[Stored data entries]
------------------------

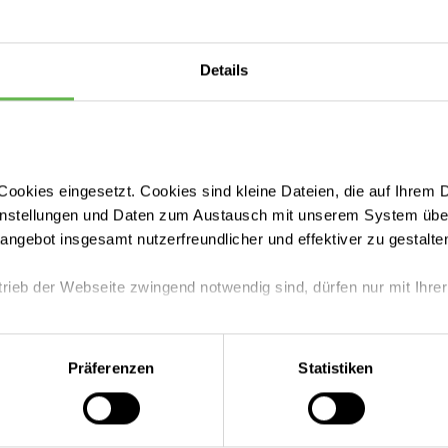
Details
ookies eingesetzt. Cookies sind kleine Dateien, die auf Ihrem 
instellungen und Daten zum Austausch mit unserem System über
dobe.com
tangebot insgesamt nutzerfreundlicher und effektiver zu gestalte
trieb der Webseite zwingend notwendig sind, dürfen nur mit Ihrer
r Ihnen wieder „aufzutanken“, Ihren individuell för
g zu finden und aufrecht zu erhalten. Die vertraue
es lädt Sie dazu ein, Hilfe anzunehmen und neue
eite mit nur den notwendigen Cookies zu benutzen, eine individue
Präferenzen
Statistiken
 zu entwickeln.
 treffen oder durch Auswahl von „Alle Cookies akzeptieren“ in 
ntscheidung können Sie jederzeit ändern oder widerrufen.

------------------------

-- AIM OF THE TASK --
Among the lines above, find each one containing the string "oder" and copy it.

-- FINISHED EXERCISE --
 treffen oder durch Auswahl von „Alle Cookies akzeptieren“ in 
ntscheidung können Sie jederzeit ändern oder widerrufen.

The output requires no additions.